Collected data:
╔══
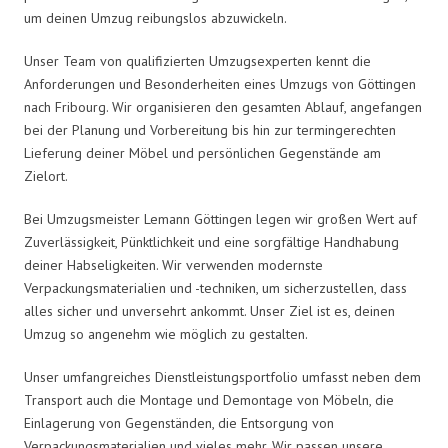
um deinen Umzug reibungslos abzuwickeln.
Unser Team von qualifizierten Umzugsexperten kennt die
Anforderungen und Besonderheiten eines Umzugs von Göttingen
nach Fribourg. Wir organisieren den gesamten Ablauf, angefangen
bei der Planung und Vorbereitung bis hin zur termingerechten
Lieferung deiner Möbel und persönlichen Gegenstände am
Zielort.
Bei Umzugsmeister Lemann Göttingen legen wir großen Wert auf
Zuverlässigkeit, Pünktlichkeit und eine sorgfältige Handhabung
deiner Habseligkeiten. Wir verwenden modernste
Verpackungsmaterialien und -techniken, um sicherzustellen, dass
alles sicher und unversehrt ankommt. Unser Ziel ist es, deinen
Umzug so angenehm wie möglich zu gestalten.
Unser umfangreiches Dienstleistungsportfolio umfasst neben dem
Transport auch die Montage und Demontage von Möbeln, die
Einlagerung von Gegenständen, die Entsorgung von
Verpackungsmaterialien und vieles mehr. Wir passen unsere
╚══
* _Exercise prompt_:
Looking through the records, copy out every line in which the word "deinen" is found.

* _Answer to this task_:
um deinen Umzug reibungslos abzuwickeln.
alles sicher und unversehrt ankommt. Unser Ziel ist es, deinen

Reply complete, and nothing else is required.